Look, I am sorry – I know that few of you have much interest in the European Union. But someone has got to take an interest and that someone is me and it’ about time you shared in the experience. I will try to make it relevant so stop turning the pages, looking for Out of Context.
The reason for bringing the subject up is that a lot of regulatory change starts in Brussels and then gets implemented here by the FSA. Many of the papers coming out of Canary Wharf in the next few months will owe their origin to some piece of EU co-ordination.
This is all in the cause of the Financial Services Action Plan (surely you downloaded the simple guide from the FSA website – you know you meant to).

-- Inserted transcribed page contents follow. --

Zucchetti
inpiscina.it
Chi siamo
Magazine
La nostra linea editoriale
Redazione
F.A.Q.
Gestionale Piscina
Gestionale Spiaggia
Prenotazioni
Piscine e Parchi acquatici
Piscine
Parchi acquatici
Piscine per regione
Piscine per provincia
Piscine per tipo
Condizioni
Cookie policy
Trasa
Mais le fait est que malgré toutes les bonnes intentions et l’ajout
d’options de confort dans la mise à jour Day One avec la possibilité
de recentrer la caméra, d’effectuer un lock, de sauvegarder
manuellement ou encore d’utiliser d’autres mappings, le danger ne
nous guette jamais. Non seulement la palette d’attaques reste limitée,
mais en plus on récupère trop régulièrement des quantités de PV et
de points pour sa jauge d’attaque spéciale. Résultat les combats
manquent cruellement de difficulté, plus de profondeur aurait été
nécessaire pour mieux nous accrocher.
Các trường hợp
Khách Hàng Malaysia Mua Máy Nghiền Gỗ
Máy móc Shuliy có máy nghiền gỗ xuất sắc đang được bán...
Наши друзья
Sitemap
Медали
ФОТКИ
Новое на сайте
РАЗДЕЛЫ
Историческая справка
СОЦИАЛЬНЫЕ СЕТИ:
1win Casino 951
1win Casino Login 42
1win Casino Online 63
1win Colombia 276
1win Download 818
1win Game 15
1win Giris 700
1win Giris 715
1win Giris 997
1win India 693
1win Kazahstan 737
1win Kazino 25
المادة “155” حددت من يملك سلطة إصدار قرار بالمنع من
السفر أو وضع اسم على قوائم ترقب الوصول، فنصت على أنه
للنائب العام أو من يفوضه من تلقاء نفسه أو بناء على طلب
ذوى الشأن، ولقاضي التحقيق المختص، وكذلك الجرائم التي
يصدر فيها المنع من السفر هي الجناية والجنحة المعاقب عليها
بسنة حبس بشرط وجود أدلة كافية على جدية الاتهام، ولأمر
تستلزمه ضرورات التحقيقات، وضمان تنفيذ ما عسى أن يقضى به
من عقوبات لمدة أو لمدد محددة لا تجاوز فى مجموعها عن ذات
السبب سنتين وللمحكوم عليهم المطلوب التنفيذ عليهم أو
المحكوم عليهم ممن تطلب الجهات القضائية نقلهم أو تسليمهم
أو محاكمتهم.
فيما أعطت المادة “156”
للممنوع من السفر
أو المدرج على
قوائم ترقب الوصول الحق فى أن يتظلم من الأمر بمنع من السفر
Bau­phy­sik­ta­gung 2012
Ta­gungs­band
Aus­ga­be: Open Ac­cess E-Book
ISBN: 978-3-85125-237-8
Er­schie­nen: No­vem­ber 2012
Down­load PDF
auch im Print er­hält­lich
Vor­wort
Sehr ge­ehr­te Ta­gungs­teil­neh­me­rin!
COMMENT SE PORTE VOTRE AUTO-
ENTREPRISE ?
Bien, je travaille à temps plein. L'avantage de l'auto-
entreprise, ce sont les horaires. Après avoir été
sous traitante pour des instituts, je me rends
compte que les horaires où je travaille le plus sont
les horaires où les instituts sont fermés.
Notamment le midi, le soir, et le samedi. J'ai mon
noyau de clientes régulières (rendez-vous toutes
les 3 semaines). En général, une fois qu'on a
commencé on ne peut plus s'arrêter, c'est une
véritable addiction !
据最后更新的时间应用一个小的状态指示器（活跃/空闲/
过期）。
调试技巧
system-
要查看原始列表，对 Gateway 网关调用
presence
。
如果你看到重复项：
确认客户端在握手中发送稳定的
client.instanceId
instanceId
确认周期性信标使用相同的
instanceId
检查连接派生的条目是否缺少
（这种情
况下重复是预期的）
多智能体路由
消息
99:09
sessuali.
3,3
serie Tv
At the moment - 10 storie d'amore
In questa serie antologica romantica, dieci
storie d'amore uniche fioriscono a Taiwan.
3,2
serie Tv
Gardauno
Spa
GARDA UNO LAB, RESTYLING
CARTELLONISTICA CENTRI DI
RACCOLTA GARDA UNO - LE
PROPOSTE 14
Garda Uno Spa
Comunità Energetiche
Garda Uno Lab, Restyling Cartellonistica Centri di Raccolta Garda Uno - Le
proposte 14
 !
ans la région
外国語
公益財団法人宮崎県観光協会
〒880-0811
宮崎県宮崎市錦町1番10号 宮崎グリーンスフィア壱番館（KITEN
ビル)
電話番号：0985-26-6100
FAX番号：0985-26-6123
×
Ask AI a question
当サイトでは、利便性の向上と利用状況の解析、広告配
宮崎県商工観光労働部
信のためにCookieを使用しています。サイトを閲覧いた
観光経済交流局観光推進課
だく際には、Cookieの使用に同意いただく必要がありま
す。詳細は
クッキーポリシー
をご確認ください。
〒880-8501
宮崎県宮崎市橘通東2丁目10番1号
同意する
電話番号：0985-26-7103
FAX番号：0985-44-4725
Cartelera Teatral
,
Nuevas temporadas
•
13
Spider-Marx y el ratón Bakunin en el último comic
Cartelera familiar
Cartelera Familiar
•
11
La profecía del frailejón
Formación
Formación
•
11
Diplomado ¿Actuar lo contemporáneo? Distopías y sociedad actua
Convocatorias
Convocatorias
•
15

The great plan is to create a single EU financial services market by 2006. The eggs which need to be broken to make that omelette involve the removal of regulatory barriers and the creation of some sort of equivalence across regulatory regimes.
Take the distance marketing directive which covers “remote sales” of financial products. Clearly, if an adviser in Greece phones a consumer in Manchester, he or she should get the same information as if the adviser was in Chester.
Then the fun starts – the FSA issues a consultation paper (CP196 for those of you who collect train numbers). This asks us to define what a distance communication is.
Should we apply a literal simultaneous physical presence test, a meaningful simultaneous physical presence test, or a face-to-face test? Answers on a postcard, please. Correspondence cannot be entered into. I last answered questions like this when I was studying philosophy.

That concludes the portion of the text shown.